Unable to decide between the glazed and the jelly, Jill split the difference and ordered both. She would’ve been perfectly happy to eat on the run, but Aimee insisted on getting a table.
“What’s the hurry?” she asked.
Jill checked the time on her cell phone. “I don’t wanna be late for second period.”
“I have gym,” Aimee said. “I don’t care if I miss that.”
“I have a Chem test. Which I’m probably gonna fail.”
“You always say that, and you always get As.”
“Not this time,” Jill said. She’d skipped too many classes in the past few weeks, and had been stoned for too many of the ones she’d managed to attend. Some subjects mixed okay with weed, but Chemistry wasn’t one of them. You get high and start thinking about electrons, and you can end up a long way from where you’re supposed to be. “This time I’m screwed.”
“Who cares? It’s just a stupid test.”
I do, Jill wanted to say, but she wasn’t sure if she meant it. She used to care — used to care a lot — and hadn’t quite gotten used to the feeling of not caring, though she was doing her best.
“You know what my mom told me?” Aimee said. “She said that when she was in high school, girls could get out of gym just for having their period. She said there was this one teacher, this Neanderthal football coach, and she told him every class that she had cramps, and he always said, Okay, go sit in the bleachers. The guy never even noticed.”
Jill laughed, even though she’d heard the story before. It was one of the few things she knew about Aimee’s mother, besides the fact that she was an alcoholic who’d disappeared on October 14th, leaving her teenage daughter alone with a stepfather she didn’t like or trust.
“You want a bite?” Jill held out her jelly donut. “It’s really good.”
“That’s okay. I’m stuffed. I can’t believe I ate that whole omelette.”
“Don’t blame me.” Jill licked a tiny jewel of jelly off the tip of her thumb. “I tried to warn you.”
Aimee’s expression turned serious, even a bit stern.

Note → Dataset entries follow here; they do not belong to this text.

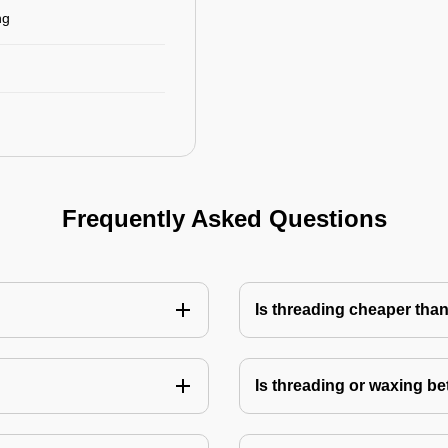
ng
Frequently Asked Questions
Is threading cheaper tha
Is threading or waxing bet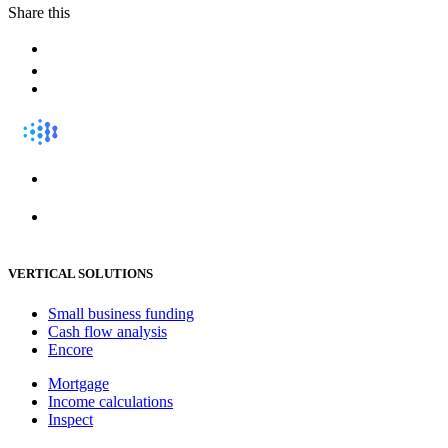
Share this
VERTICAL SOLUTIONS
Small business funding
Cash flow analysis
Encore
Mortgage
Income calculations
Inspect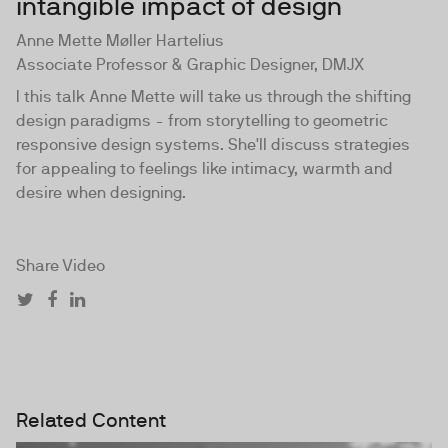
intangible impact of design
Anne Mette Møller Hartelius
Associate Professor & Graphic Designer, DMJX
I this talk Anne Mette will take us through the shifting
design paradigms - from storytelling to geometric
responsive design systems. She'll discuss strategies
for appealing to feelings like intimacy, warmth and
desire when designing.
Share Video
Related Content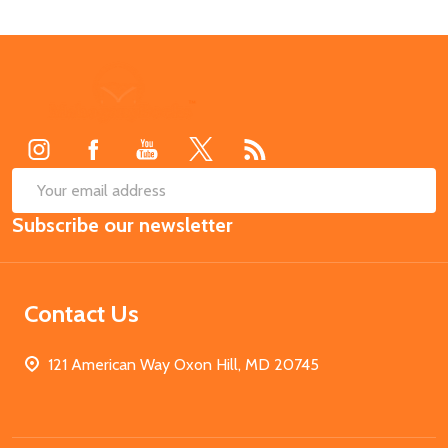
Footer
Start
SUB
Email
Subscribe our newsletter
Address
Contact Us
121 American Way Oxon Hill, MD 20745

“You shouldn’t make fun of your father. He’s a really nice guy.”
“I know.”
“And he’s not even a bad cook.”
Jill didn’t argue. Compared to her mother, her father was a terrible cook, but Aimee had no way of knowing that.
“He tries,” she said.
She scarfed down her glazed donut in three quick bites — it was so airy inside, almost like there was nothing beneath the sugary coating — then gathered up her trash.
“Ugh,” she said, dreading the prospect of the test she was about to take. “I guess we better go.”

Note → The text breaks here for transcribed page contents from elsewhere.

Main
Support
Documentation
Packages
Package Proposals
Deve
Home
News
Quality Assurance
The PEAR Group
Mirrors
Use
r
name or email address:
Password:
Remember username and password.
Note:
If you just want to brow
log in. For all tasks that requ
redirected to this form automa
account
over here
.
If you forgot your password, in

Aimee studied her for a moment. She glanced at the display case behind the counter — tiers of donuts arrayed in their metal baskets, iced and sprinkled and powdered and plain and full of sweet surprises — and then back at Jill. A mischievous smile broke slowly across her face.
“You know what?” she said. “I think I will have something to eat. Maybe some coffee, too. You want coffee?”
“We don’t have time.”
“Sure we do.”
“What about my test?”
“What about it?”
Before Jill could reply, Aimee was out of her seat, moving toward the counter, her jeans so tight and her stride so liquid that everyone in the place turned to stare.
I have to go, Jill thought.
A feeling of unreality came over her just then, a sudden awareness of being trapped in a bad dream, that panicky sense of helplessness, as if she possessed no will of her own.
But this was no dream. All she had to do was stand up and start walking. And yet she remained frozen in her pink plastic seat, smiling foolishly as Aimee turned and mouthed the word Sorry, though it was clear from the look on her face that she wasn’t sorry at all.
Bitch, Jill thought. She wants me to fail.
AT MOMENTS like this — and there were more of them than she would have liked to admit — Jill wondered what she was doing, how she’d allowed herself to get so tangled up with someone as selfish and irresponsible as Aimee. It wasn’t healthy.
And it had happened so quickly. They’d only gotten to know each other a few months ago, at the beginning of summer, two girls working side by side in a failing frozen yogurt store, chatting during the slow times, some of which lasted for hours.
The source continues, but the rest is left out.